TASK GOAL:
Leave out all images and set down the records exactly as given.
═══ SUPPLIED DATA
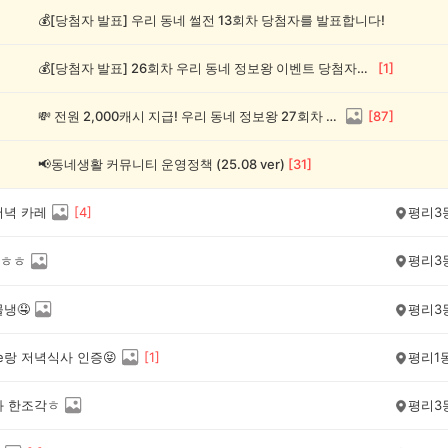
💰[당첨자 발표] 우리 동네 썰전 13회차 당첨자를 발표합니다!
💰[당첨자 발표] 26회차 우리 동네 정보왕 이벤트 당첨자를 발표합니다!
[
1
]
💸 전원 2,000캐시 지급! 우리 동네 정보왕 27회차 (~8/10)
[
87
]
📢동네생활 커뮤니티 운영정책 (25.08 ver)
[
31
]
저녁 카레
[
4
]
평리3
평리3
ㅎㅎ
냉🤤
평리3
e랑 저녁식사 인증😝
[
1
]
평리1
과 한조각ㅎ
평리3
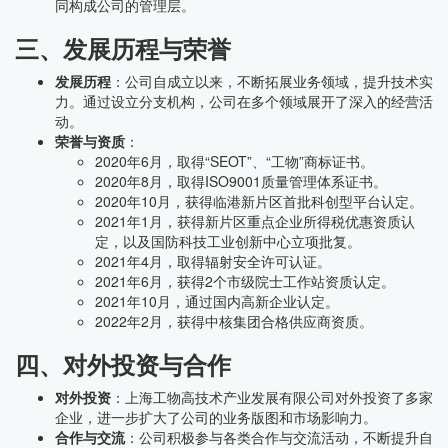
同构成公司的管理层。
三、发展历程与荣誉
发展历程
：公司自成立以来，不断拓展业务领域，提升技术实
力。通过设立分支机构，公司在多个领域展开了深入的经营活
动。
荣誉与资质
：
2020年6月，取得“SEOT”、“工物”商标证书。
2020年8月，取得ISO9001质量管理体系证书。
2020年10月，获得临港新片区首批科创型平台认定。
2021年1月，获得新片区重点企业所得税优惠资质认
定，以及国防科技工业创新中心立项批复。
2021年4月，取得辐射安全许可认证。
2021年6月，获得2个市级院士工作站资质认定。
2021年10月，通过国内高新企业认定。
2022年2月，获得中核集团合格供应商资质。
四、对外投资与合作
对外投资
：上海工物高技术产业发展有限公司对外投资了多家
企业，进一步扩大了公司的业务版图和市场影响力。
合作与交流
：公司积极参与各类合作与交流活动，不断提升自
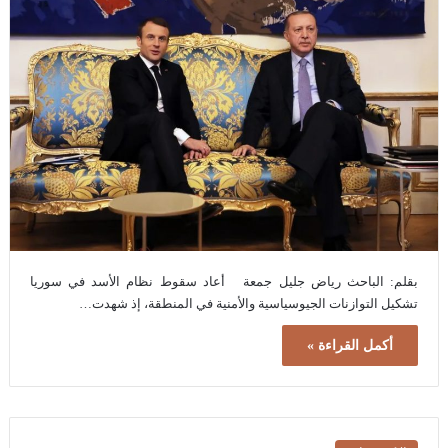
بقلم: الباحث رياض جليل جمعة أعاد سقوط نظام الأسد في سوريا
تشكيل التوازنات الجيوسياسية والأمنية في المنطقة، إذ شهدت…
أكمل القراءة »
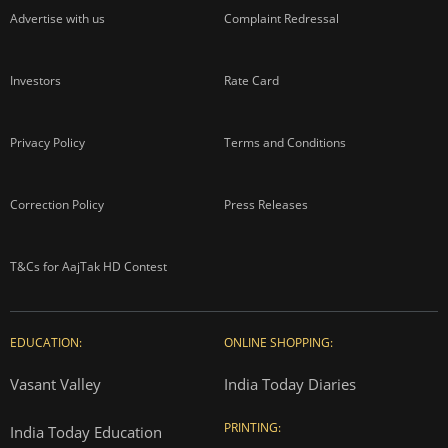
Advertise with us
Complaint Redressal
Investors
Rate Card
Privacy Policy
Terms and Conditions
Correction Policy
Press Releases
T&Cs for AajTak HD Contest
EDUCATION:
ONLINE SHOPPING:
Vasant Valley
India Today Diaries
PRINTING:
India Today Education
══════
YOUR RESPONSE:
💰[당첨자 발표] 우리 동네 썰전 13회차 당첨자를 발표합니다!
💰[당첨자 발표] 26회차 우리 동네 정보왕 이벤트 당첨자를 발표합니다!
[
1
]
💸 전원 2,000캐시 지급! 우리 동네 정보왕 27회차 (~8/10)
[
87
]
📢동네생활 커뮤니티 운영정책 (25.08 ver)
[
31
]
저녁 카레
[
4
]
평리3
평리3
ㅎㅎ
냉🤤
평리3
e랑 저녁식사 인증😝
[
1
]
평리1
과 한조각ㅎ
평리3
同构成公司的管理层。
三、发展历程与荣誉
发展历程
：公司自成立以来，不断拓展业务领域，提升技术实
力。通过设立分支机构，公司在多个领域展开了深入的经营活
动。
荣誉与资质
：
2020年6月，取得“SEOT”、“工物”商标证书。
2020年8月，取得ISO9001质量管理体系证书。
2020年10月，获得临港新片区首批科创型平台认定。
2021年1月，获得新片区重点企业所得税优惠资质认
定，以及国防科技工业创新中心立项批复。
2021年4月，取得辐射安全许可认证。
2021年6月，获得2个市级院士工作站资质认定。
2021年10月，通过国内高新企业认定。
2022年2月，获得中核集团合格供应商资质。
四、对外投资与合作
对外投资
：上海工物高技术产业发展有限公司对外投资了多家
企业，进一步扩大了公司的业务版图和市场影响力。
合作与交流
：公司积极参与各类合作与交流活动，不断提升自
بقلم: الباحث رياض جليل جمعة أعاد سقوط نظام الأسد في سوريا
تشكيل التوازنات الجيوسياسية والأمنية في المنطقة، إذ شهدت…
أكمل القراءة »
Advertise with us
Complaint Redressal
Investors
Rate Card
Privacy Policy
Terms and Conditions
Correction Policy
Press Releases
T&Cs for AajTak HD Contest
EDUCATION:
ONLINE SHOPPING:
Vasant Valley
India Today Diaries
PRINTING:
India Today Education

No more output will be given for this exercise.